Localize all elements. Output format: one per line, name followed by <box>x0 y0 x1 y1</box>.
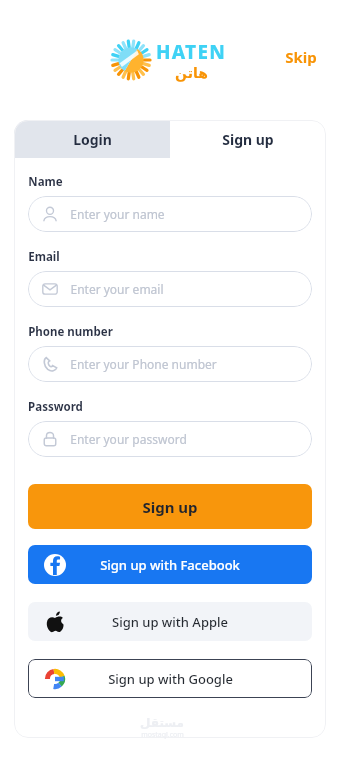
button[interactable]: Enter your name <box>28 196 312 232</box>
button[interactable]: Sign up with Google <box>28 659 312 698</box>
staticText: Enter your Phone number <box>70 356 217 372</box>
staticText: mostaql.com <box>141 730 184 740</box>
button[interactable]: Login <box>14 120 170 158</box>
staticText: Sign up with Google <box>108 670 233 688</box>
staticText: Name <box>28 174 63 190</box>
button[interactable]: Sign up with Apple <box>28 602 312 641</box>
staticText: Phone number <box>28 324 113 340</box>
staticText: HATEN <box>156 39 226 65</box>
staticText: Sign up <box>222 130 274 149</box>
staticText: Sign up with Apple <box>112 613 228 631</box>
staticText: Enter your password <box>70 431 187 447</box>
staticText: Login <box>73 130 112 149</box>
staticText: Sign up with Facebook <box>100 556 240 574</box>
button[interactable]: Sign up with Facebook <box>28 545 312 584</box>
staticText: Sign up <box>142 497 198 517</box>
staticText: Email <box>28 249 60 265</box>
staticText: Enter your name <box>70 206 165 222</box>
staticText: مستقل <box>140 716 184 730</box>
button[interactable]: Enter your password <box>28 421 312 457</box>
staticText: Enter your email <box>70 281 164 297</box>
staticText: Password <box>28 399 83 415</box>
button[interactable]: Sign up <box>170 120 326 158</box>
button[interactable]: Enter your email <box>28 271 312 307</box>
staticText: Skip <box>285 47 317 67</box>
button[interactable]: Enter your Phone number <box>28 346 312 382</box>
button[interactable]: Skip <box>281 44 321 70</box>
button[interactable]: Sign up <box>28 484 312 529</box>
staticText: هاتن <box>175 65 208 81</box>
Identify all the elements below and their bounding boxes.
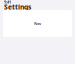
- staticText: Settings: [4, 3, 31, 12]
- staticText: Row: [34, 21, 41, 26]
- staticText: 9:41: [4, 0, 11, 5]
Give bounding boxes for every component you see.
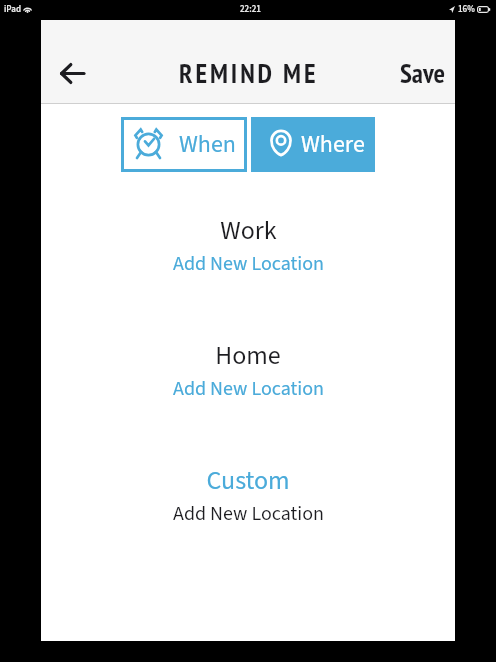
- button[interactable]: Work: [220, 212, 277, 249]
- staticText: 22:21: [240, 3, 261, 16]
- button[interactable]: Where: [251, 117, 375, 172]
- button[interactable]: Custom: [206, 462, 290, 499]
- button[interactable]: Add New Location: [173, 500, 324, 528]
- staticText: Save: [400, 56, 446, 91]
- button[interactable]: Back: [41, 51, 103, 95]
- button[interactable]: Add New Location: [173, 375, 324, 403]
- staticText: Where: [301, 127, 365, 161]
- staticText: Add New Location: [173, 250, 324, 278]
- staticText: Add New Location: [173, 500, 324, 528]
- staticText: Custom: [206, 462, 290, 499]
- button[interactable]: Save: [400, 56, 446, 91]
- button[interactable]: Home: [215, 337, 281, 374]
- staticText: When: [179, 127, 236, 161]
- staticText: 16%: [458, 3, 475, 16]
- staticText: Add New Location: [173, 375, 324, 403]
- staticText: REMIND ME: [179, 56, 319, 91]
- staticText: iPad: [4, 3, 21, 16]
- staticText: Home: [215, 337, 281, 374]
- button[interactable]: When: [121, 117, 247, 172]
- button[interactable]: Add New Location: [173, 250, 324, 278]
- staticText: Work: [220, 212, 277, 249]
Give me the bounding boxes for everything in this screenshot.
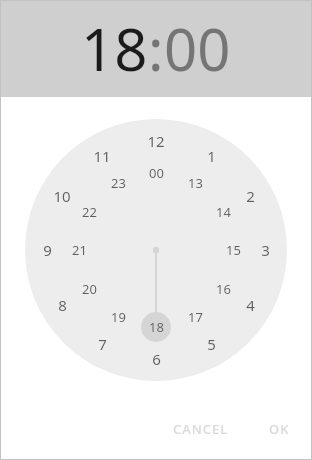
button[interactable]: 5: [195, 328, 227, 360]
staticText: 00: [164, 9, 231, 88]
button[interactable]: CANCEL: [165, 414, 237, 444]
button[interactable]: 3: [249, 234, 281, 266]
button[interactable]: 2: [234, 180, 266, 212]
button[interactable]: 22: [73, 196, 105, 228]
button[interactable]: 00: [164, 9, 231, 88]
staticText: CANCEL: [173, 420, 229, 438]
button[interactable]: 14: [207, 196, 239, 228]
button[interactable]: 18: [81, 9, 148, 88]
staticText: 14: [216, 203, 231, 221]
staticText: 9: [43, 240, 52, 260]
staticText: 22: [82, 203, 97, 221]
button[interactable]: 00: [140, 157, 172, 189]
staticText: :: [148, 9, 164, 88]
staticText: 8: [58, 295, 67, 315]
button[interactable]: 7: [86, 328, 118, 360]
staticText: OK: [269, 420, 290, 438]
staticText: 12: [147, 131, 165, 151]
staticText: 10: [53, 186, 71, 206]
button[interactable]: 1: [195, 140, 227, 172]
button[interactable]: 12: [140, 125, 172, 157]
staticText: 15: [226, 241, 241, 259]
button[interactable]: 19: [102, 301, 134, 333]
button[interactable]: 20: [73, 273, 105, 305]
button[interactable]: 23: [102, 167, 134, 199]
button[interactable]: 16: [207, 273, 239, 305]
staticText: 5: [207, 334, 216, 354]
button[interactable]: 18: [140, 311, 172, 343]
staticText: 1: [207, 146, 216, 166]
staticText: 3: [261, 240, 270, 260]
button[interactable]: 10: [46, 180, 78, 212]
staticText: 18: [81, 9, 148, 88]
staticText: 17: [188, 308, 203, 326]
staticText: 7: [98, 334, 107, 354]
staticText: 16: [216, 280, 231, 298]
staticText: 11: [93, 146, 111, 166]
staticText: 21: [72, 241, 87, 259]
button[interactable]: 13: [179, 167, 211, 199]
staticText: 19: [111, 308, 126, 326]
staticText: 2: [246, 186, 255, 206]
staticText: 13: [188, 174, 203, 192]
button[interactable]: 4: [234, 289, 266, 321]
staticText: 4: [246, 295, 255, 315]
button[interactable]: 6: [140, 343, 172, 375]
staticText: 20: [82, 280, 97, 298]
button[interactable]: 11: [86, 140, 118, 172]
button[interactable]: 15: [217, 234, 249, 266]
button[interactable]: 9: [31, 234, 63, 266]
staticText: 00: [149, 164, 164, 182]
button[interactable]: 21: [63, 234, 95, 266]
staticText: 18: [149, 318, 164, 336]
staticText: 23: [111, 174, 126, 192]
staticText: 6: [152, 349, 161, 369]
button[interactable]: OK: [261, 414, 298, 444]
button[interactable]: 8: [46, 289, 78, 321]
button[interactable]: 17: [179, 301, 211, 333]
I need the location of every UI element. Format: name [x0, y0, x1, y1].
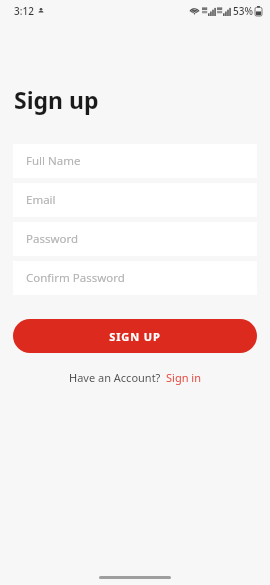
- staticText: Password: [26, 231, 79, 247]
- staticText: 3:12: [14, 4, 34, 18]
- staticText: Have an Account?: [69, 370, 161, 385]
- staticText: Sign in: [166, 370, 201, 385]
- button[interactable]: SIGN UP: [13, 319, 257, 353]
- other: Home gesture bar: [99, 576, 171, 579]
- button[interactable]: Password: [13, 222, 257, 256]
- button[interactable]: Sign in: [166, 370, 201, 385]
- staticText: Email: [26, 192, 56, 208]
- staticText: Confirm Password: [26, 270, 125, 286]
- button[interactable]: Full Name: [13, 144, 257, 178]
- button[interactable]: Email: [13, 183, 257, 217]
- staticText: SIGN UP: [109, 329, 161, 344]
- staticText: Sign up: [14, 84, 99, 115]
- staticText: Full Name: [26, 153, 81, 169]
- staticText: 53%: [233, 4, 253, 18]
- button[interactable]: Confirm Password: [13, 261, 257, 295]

--

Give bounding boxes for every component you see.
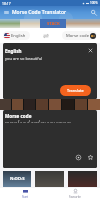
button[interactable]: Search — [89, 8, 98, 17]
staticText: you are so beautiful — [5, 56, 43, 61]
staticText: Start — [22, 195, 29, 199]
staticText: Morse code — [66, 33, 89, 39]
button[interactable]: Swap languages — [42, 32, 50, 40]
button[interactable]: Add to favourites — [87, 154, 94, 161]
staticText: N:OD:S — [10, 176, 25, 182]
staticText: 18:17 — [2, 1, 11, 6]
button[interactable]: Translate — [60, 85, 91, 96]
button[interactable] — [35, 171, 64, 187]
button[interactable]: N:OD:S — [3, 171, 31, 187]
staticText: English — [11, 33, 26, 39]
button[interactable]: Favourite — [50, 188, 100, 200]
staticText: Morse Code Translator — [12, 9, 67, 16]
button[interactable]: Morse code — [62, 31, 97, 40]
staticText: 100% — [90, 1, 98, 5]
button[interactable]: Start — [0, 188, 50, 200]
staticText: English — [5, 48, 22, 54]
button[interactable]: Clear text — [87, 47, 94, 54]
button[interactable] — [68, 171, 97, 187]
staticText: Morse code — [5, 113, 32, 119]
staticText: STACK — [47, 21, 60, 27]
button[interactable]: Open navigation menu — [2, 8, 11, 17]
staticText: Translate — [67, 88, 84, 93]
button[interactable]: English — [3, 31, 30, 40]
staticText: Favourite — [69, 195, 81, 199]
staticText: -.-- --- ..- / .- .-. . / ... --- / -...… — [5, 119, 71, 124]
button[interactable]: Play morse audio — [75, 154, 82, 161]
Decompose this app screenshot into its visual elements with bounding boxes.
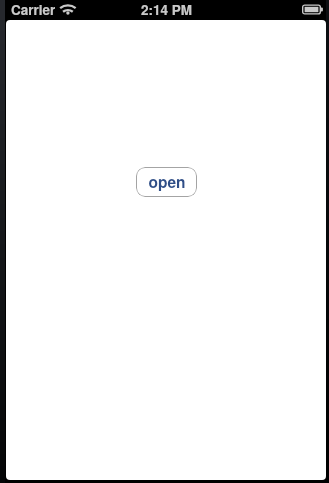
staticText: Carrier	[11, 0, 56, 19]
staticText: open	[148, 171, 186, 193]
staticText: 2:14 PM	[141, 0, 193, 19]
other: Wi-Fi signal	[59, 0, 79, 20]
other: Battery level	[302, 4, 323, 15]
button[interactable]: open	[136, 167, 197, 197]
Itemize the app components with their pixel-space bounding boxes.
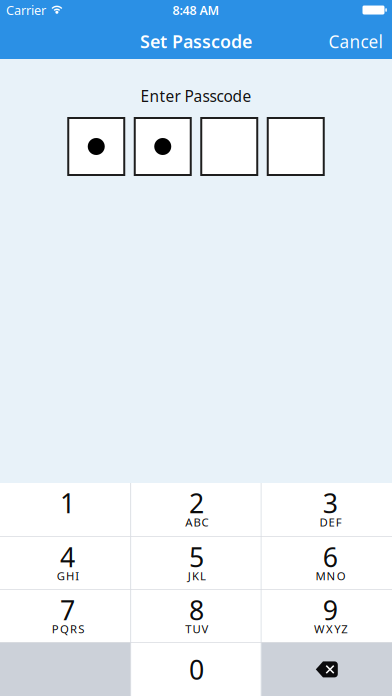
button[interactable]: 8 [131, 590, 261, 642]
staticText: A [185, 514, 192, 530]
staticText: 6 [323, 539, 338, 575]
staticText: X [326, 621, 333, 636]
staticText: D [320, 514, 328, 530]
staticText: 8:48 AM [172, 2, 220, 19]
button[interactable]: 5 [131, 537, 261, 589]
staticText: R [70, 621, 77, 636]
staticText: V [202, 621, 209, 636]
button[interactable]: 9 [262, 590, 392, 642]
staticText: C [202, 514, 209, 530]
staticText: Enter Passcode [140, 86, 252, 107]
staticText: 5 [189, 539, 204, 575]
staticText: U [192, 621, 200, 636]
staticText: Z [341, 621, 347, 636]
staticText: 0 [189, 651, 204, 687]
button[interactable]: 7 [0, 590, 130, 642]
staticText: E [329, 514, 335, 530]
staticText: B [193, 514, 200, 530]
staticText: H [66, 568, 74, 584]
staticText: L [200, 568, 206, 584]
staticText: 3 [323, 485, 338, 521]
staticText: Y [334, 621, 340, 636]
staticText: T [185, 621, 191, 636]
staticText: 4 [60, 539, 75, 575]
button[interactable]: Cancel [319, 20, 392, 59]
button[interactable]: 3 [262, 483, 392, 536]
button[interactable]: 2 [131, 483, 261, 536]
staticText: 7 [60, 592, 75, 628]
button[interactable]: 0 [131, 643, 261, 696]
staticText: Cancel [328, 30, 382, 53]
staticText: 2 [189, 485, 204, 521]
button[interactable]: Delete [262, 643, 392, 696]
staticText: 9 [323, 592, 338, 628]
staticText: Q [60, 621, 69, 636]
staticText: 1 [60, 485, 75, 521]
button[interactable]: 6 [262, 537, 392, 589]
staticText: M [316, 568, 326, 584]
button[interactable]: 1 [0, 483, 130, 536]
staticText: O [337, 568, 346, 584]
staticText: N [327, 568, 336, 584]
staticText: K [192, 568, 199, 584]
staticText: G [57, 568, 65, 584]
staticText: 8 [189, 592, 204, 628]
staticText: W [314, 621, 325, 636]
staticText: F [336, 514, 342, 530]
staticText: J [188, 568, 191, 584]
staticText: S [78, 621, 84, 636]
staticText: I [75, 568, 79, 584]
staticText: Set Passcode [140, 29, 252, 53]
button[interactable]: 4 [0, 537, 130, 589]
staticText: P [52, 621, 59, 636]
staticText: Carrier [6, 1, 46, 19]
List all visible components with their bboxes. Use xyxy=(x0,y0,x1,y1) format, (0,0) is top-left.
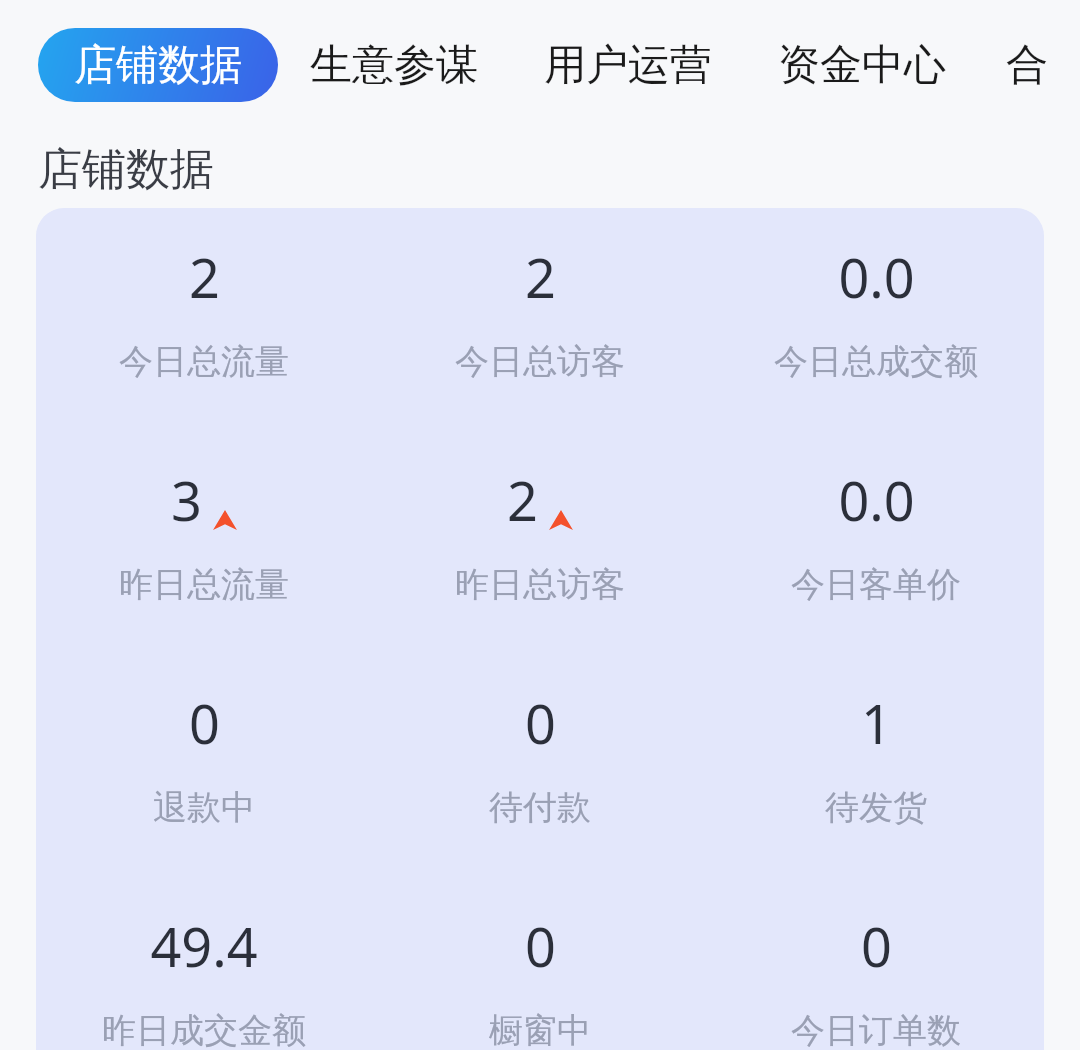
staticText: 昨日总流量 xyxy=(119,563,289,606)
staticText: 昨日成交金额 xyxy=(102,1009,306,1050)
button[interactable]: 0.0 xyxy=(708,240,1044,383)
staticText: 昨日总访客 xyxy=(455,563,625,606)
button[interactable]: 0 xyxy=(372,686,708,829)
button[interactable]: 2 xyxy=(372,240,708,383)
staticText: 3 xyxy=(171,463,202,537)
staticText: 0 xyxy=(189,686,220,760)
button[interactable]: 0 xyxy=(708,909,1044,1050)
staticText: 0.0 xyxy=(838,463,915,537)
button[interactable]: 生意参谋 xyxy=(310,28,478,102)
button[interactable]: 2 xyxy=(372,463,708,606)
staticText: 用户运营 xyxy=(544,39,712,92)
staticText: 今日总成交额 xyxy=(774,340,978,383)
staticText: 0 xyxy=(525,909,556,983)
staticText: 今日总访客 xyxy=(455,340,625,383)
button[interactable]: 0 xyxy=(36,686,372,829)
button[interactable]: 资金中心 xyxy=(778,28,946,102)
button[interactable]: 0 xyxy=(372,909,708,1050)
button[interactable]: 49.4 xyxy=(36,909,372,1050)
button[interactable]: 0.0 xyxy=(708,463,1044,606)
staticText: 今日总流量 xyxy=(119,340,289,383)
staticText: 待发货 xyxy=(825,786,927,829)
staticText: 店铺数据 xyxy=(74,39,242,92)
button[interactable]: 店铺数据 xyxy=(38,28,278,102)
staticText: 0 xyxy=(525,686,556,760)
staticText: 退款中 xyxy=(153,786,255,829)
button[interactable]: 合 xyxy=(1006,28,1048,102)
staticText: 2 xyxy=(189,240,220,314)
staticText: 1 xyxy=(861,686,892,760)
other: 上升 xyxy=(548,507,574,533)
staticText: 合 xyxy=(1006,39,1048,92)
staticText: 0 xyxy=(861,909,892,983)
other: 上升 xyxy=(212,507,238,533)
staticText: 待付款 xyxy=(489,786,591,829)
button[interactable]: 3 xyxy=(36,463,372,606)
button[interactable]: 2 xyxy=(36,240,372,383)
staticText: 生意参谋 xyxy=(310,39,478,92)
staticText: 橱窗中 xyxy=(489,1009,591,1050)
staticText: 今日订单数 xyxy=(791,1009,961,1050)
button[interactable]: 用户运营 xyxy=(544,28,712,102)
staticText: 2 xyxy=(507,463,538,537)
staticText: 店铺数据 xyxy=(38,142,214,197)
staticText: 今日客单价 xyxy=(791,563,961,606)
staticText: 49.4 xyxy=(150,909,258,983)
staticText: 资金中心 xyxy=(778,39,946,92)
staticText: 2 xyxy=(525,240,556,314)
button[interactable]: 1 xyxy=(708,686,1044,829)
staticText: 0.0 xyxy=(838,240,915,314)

→ **What you are asked to do**
Once you find the string "用户运营" in a line of the records, copy that line.

→ **Your solution**
staticText: 用户运营 xyxy=(544,39,712,92)
button[interactable]: 用户运营 xyxy=(544,28,712,102)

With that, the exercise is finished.